Affiches des films
CULTURE

Les conseils cinéma pour le week-end

Cette chronique présente les films qui m’attirent le plus parmi les sorties de la semaine. Je me base sur la filmographie du cinéaste, la bande annonce et le synopsis du film quand je n’ai pas pu le voir avant !

Guy – à la recherche du père perdu

“Gauthier, un jeune journaliste, apprend par sa mère qu’il serait le fils illégitime de Guy Jamet, un artiste de variété française ayant eu son heure de gloire entre les années 60 et 90. Celui-ci est justement en train de sortir un album de reprises et de faire une tournée. Gauthier décide de le suivre, caméra au poing, dans sa vie quotidienne et ses concerts de province, pour en faire un portrait documentaire.”

Pour son deuxième film en tant que réalisateur, Alex Lutz s’essaye à la mise en abyme du documentaire à travers de la fiction. Il tente alors de décomposer l’icône pour lui redonner des valeurs humaines. Il peint aussi le portrait d’artiste, tout le temps sur le route, à la fois hyper-entouré et terriblement seul avec finesse et tendresse. A noter aussi la performance d’acteur d’Alex Lutz qui campe le rôle de Guy, et qui malgré la différence d’âge entre lui et son personnage, tient son rôle de bout en bout.

De chaque instant – les études d’infirmier devant la caméra

“Chaque année, des dizaines de milliers de jeunes gens, filles et garçons, se lancent dans des études en soins infirmiers. Entre cours théoriques, exercices pratiques et stages sur le terrain, ils devront acquérir un grand nombre de connaissances, maîtriser de nombreux gestes techniques et se préparer à endosser de lourdes responsabilités. Ce film retrace les hauts et les bas d’un apprentissage qui va les confronter très tôt, souvent très jeunes, à la fragilité humaine, à la souffrance, aux fêlures des âmes et des corps. C’est pourquoi il nous parle de nous, de notre humanité.”

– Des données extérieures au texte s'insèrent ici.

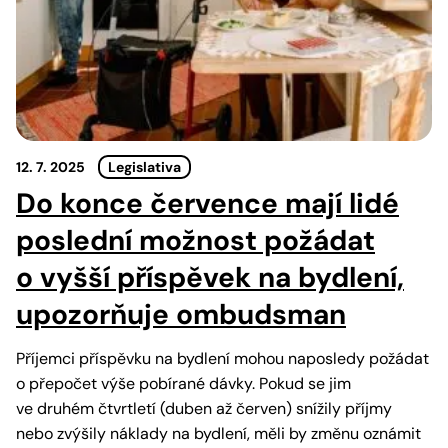
12. 7. 2025
Legislativa
Do konce července mají lidé
poslední možnost požádat
o vyšší příspěvek na bydlení,
upozorňuje ombudsman
Příjemci příspěvku na bydlení mohou naposledy požádat
o přepočet výše pobírané dávky. Pokud se jim
ve druhém čtvrtletí (duben až červen) snížily příjmy
nebo zvýšily náklady na bydlení, měli by změnu oznámit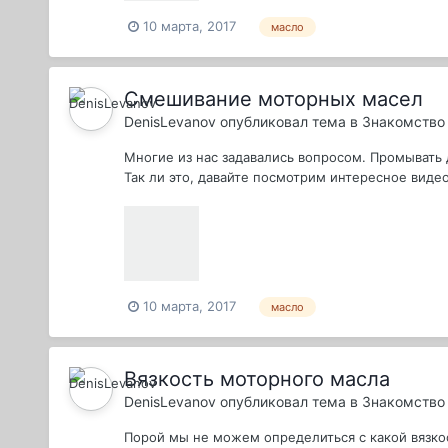
10 марта, 2017
масло
Смешивание моторных масел
DenisLevanov
опубликовал тема в
Знакомство 
Многие из нас задавались вопросом. Промывать д
Так ли это, давайте посмотрим интересное видео
10 марта, 2017
масло
Вязкость моторного масла
DenisLevanov
опубликовал тема в
Знакомство 
Порой мы не можем определиться с какой вязкос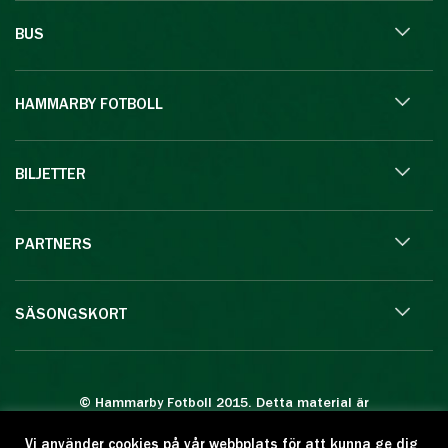
BUS
HAMMARBY FOTBOLL
BILJETTER
PARTNERS
SÄSONGSKORT
© Hammarby Fotboll 2015. Detta material är
skyddat enligt lagen om upphovsrätt.
Vi använder cookies på vår webbplats för att kunna ge dig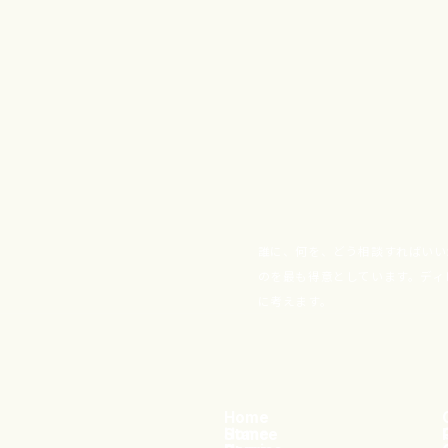
誰に、何を、どう相談すればいい
のを最も得意としています。ディ
に考えます。
Home
Home
Stance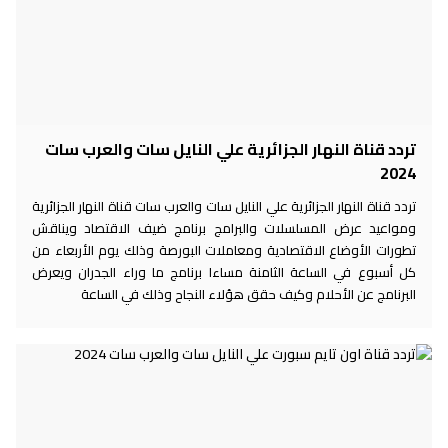
تردد قناة النهار الجزائرية علي النايل سات والعرب سات
2024
تردد قناة النهار الجزائرية علي النايل سات والعرب سات قناة النهار الجزائرية
ومواعيد عرض المسلسلات والبرامج برنامج ضيف الاقتصاد ويناقش
تطورات الأوضاع الاقتصادية ومعاملات البورصة وذلك يوم الأربعاء من
كل أسبوع في الساعة الثامنة مساءا برنامج ما وراء الجدران ويعرض
البرنامج عن الأحلام وكيف حقق هؤلاء النجاح وذلك في الساعة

Documentaire sur le métier et les études d’infirmier·e·s, De chaque instant est beaucoup plus que ça. Le réalisateur capte avec humanité les premiers pas de jeunes hommes et femmes dans ce métier de la santé. Il pose sa caméra avec pudeur et montre les difficultés et les passions qui peuvent exister. Comme à chaque documentaire Nicolas Philibert (Etre et avoir) parle de la situation social du pays et révèle le manque d’investissement dans la santé publique et les conditions de travail de plus en plus dégradées des infirmiers et infirmières en France. De chaque instant reste un bel hommage à ce métier parfois dévalorisé et pourtant essentiel.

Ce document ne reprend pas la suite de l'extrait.